Despite reiterating his calls for the sacking of Mizzi and Schembri, Busuttil argued that their resignation now would not be enough, as the country had lost its trust in the prime minister, thereby meriting his resignation.

“Malta finds itself in an unprecedented situation … Even if Muscat were to remove Mizzi and Schembri now, confidence in him has been lost, and the country no longer trusts him, so consequently, he has to go,” he said.

Busuttil argued that other “normal democratic countries”, such as Iceland and Spain, saw their ministers resign in the wake of the Panama Papers leak.

“If we are truly the best in Europe, why hasn’t Konrad Mizzi resigned? This is why the no-confidence motion is being presented against the government, it is because we want to live in a normal democratic country … The prime minister should have take action eight weeks ago, but he has repeatedly stood by them,” he said while blasting Muscat.

The PN leader argued that Muscat’s inaction is down to one of two reasons: he is either unaware of the difference between right or wrong or he is personally involved.

Speaking ahead of tomorrow’s marathon 13-hour parliamentary sitting which will discuss the no-confidence motion, Busuttil said he hoped for a strong and clear debate where everyone would be able to express their thoughts and anger.

“We have a right and duty to attack the government, but we will be doing this in a civil manner,” he said. Busuttil also insisted that contrary to the Labour Party, the PN would not be launching any systematic attacks against those who had the courage to speak out against the government.

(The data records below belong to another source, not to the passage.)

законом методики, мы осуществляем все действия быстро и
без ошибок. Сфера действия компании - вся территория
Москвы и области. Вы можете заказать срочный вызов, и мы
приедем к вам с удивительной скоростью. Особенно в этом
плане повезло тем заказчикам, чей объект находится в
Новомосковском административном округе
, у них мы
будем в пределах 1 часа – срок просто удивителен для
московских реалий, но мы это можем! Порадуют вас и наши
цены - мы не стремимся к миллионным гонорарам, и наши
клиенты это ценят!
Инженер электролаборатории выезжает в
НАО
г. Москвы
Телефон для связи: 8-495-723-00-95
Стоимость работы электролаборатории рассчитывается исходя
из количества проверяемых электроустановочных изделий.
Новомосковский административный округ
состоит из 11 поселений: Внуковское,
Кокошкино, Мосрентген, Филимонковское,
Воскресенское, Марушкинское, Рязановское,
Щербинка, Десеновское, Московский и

Thousands of jobs at risk due to the Panama Papers scandal - de Marco

On his part, PN deputy leader said thousands of jobs in the igaming and the financial services industries are at risk due to the negative implications of the Panama Papers scandal.

“The reputation of Malta’s financial services industry is being tarnished as a result of the Panama Papers scandal, and this is all down to Konrad Mizzi, Keith Schembri and Joseph Muscat,” he said.

Hitting out at Muscat, de Marco said that rather than taking the obvious decision of sacking Konrad Mizzi and Schembri, the prime minister turned the Panamagate scandal into a battle between the Labour Party and the Nationalist Party. Moreover, he accused the government and Joseph Muscat of launching a series of attacks against anyone who opposed the government.

Particularly, de Marco slammed Muscat after earlier this week on Reporter, family minister Michael Farrugia berated retired judge Giovanni Bonello for attending a national protest against corruption organised by the Nationalist Party.